§ Problem to work on
What you return should match the listing exactly, minus its images.

(Given records Opens)

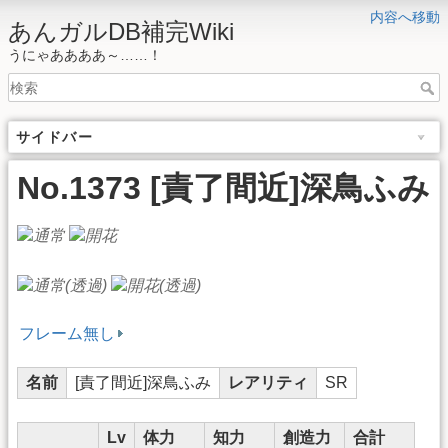
内容へ移動
あんガルDB補完Wiki
うにゃああああ～……！
サイドバー
No.1373 [責了間近]深鳥ふみ
フレーム無し
名前
[責了間近]深鳥ふみ
レアリティ
SR
Lv
体力
知力
創造力
合計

(Given records Closes)

§ Output below
内容へ移動
あんガルDB補完Wiki
うにゃああああ～……！
サイドバー
No.1373 [責了間近]深鳥ふみ
フレーム無し
名前
[責了間近]深鳥ふみ
レアリティ
SR
Lv
体力
知力
創造力
合計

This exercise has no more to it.